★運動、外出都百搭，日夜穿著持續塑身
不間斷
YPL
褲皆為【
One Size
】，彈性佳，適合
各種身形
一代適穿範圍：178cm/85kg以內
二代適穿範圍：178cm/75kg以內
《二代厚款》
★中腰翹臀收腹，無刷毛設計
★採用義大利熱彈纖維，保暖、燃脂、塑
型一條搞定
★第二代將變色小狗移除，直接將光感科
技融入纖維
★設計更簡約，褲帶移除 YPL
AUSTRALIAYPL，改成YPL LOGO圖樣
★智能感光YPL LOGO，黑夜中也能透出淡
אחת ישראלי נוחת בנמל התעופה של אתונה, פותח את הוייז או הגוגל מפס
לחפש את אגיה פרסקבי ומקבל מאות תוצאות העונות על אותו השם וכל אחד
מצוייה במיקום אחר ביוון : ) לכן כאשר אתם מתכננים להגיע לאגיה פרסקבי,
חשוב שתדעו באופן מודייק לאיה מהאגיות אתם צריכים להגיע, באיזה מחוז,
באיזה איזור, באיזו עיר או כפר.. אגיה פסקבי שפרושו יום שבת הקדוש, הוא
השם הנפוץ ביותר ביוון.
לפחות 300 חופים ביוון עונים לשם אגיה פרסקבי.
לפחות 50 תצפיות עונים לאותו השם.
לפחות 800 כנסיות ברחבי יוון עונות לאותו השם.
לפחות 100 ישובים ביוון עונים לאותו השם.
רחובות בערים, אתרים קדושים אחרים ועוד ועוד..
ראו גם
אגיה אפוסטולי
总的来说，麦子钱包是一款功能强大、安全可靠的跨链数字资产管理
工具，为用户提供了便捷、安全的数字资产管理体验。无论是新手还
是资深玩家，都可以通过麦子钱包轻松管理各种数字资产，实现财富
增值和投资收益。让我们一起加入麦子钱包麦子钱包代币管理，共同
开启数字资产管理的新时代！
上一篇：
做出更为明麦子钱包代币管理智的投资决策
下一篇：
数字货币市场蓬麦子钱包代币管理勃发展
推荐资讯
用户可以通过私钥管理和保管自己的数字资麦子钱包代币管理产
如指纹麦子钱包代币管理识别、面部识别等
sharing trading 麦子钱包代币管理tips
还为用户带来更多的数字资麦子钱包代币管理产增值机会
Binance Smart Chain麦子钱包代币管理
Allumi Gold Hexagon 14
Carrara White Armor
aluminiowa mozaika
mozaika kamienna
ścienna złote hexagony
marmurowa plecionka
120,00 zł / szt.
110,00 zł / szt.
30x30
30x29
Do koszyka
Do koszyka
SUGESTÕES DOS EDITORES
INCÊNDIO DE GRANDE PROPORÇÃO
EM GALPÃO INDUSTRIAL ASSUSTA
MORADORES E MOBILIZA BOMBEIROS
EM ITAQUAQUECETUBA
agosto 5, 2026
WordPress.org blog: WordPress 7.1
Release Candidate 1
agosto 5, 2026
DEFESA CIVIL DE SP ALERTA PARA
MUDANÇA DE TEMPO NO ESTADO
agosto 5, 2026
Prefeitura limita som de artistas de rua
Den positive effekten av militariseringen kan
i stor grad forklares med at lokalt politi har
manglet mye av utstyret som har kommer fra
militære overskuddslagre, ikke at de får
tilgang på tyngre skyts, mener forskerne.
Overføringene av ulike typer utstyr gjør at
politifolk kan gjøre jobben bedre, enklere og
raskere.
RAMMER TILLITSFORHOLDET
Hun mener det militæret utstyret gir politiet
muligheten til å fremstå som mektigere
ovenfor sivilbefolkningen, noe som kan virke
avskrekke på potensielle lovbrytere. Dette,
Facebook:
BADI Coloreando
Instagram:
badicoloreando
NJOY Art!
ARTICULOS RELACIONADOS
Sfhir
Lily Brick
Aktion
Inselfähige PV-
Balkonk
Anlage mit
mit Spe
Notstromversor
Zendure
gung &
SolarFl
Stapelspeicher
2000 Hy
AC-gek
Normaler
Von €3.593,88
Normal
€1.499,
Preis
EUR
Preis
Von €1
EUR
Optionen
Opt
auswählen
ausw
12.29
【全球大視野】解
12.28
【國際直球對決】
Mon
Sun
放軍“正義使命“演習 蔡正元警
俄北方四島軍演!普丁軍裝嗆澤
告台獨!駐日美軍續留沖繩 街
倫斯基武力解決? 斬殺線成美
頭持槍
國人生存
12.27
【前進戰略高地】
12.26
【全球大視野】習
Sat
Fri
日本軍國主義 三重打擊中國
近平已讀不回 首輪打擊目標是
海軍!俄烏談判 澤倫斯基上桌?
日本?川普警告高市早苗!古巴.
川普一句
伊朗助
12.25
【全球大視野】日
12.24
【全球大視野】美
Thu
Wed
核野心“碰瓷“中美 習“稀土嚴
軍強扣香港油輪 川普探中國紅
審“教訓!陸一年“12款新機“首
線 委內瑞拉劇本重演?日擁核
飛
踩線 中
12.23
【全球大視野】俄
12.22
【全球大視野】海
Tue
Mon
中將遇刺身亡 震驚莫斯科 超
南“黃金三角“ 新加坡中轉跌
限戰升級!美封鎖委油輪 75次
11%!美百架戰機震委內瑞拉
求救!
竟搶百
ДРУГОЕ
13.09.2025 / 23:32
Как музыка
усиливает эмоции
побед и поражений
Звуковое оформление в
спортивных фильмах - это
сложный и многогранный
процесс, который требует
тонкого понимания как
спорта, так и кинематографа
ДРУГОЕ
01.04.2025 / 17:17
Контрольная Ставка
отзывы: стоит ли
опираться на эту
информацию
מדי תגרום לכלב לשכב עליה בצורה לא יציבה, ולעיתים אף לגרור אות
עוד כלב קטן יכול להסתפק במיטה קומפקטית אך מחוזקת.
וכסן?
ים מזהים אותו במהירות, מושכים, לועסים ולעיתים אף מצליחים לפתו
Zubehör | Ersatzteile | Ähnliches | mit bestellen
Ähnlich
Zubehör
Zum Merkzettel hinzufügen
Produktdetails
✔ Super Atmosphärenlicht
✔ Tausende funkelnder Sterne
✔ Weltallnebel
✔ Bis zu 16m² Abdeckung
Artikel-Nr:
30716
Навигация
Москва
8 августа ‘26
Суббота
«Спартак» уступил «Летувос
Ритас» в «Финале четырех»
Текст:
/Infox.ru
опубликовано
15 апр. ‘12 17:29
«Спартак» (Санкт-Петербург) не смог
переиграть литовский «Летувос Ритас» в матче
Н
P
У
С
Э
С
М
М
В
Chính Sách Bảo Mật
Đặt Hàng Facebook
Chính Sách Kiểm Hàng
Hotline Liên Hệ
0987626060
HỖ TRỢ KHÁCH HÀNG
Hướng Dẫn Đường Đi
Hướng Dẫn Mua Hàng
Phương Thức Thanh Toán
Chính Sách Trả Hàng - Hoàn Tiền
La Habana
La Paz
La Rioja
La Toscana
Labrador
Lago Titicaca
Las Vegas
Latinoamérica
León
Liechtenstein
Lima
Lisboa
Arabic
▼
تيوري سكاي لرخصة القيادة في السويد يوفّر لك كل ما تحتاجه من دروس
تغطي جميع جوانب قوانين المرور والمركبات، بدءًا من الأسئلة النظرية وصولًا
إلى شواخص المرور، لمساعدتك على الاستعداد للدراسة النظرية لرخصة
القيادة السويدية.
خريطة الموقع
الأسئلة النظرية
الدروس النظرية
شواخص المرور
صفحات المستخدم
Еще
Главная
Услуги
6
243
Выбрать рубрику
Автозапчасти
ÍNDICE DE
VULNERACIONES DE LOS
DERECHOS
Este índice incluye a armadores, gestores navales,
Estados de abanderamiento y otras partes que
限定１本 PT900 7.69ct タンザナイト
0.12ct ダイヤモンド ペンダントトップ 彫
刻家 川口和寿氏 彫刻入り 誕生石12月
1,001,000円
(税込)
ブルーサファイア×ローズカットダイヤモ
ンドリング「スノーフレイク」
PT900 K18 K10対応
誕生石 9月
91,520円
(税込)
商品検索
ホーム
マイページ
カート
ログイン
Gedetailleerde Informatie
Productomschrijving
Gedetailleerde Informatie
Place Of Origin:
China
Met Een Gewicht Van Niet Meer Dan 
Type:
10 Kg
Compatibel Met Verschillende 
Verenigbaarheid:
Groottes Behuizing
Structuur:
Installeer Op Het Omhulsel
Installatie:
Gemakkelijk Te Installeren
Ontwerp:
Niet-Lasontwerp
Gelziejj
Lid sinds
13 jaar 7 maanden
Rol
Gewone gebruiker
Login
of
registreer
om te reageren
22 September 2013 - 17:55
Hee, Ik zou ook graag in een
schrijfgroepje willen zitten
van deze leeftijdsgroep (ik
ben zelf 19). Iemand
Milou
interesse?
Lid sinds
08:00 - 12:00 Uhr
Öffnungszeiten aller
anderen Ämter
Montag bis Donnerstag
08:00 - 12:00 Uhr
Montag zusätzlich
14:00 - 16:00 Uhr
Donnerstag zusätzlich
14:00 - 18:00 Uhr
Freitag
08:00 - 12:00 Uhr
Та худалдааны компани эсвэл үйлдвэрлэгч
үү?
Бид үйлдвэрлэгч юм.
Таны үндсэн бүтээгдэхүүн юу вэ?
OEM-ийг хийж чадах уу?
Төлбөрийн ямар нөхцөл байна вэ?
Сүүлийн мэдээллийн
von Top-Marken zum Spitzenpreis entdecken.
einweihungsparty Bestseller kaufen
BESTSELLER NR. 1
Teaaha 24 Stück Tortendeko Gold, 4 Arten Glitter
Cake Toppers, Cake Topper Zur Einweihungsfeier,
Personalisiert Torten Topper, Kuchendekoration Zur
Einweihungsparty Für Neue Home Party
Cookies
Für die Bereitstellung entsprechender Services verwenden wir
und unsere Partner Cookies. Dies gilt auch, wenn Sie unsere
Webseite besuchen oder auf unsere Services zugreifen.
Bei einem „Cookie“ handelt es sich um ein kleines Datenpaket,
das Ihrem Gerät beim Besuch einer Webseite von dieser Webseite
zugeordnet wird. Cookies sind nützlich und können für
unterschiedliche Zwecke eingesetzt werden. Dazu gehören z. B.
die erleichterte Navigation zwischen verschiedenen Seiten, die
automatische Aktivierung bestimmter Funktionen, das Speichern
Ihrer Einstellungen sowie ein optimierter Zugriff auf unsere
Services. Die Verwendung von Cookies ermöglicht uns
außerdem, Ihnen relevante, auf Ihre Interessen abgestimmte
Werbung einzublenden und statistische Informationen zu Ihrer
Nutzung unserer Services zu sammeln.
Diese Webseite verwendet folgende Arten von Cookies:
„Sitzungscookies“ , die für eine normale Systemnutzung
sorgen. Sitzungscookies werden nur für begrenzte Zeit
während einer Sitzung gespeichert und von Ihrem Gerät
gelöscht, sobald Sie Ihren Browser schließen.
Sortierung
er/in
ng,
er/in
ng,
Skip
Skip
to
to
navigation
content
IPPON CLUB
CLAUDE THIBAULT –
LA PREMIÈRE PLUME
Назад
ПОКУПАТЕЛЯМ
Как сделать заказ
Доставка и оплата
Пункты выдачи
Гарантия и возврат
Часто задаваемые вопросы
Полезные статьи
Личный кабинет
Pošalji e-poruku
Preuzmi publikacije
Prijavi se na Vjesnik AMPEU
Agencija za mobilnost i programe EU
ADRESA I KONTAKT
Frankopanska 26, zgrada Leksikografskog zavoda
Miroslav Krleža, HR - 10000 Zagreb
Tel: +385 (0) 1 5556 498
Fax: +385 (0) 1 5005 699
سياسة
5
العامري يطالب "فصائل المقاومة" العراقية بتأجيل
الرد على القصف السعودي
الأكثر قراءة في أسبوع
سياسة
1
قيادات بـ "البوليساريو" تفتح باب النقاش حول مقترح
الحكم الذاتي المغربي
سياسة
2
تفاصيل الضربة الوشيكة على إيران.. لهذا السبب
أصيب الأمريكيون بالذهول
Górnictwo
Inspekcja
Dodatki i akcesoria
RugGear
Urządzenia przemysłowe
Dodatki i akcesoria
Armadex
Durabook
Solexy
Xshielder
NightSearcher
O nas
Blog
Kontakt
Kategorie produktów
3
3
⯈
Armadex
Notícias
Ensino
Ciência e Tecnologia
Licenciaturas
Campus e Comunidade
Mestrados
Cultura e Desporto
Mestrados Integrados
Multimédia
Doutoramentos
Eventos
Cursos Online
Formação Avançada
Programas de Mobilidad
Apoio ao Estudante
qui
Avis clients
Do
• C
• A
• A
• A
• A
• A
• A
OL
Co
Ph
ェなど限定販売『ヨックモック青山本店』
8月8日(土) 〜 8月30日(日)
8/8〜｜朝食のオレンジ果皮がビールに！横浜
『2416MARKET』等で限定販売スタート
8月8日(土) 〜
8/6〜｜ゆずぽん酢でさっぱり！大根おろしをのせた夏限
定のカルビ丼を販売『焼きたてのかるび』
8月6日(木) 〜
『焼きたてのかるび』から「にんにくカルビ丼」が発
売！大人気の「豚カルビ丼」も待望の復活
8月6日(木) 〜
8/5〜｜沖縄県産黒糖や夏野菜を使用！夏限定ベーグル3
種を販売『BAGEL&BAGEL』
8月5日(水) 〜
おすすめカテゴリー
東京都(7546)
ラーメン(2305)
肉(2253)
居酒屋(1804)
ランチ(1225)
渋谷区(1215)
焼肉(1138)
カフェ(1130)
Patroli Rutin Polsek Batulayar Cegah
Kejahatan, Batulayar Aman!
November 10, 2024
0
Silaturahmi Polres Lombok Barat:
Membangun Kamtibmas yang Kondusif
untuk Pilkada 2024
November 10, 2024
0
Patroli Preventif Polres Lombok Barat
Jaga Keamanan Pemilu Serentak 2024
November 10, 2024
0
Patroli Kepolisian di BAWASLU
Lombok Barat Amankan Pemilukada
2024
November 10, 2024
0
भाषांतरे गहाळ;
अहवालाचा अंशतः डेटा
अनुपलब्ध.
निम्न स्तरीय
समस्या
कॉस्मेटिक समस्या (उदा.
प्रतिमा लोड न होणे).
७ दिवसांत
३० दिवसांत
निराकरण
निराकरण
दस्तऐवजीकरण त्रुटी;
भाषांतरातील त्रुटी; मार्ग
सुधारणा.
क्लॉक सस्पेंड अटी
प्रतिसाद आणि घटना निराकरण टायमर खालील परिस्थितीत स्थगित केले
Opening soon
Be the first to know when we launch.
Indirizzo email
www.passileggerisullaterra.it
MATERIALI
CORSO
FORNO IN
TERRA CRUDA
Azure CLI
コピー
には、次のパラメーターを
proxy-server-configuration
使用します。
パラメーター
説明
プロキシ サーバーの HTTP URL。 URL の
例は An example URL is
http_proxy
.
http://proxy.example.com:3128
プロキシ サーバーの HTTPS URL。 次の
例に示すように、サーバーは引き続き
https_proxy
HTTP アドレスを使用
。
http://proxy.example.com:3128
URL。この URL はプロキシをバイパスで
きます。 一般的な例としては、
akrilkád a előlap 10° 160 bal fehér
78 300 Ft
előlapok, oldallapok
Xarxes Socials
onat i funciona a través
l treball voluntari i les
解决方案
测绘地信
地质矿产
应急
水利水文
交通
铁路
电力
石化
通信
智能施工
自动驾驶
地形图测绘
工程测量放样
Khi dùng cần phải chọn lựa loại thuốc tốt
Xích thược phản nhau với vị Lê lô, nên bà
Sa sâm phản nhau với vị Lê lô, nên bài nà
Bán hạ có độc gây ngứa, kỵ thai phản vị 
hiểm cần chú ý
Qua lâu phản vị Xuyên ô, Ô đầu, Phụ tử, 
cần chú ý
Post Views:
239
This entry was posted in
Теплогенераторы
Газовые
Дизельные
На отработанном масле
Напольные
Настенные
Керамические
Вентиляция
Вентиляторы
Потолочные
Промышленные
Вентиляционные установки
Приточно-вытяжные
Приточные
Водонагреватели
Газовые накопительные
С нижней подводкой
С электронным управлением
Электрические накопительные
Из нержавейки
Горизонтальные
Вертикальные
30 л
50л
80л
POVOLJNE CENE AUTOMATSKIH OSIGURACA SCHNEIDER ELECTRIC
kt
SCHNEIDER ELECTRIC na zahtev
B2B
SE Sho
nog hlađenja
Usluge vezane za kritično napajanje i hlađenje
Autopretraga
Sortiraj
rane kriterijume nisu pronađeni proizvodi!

********************

# HOW TO COMPLETE THIS TASK
Your reply must consist of one number, the count of lines in the entries that hold "Lombok".

# ANSWER TO THIS TASK
3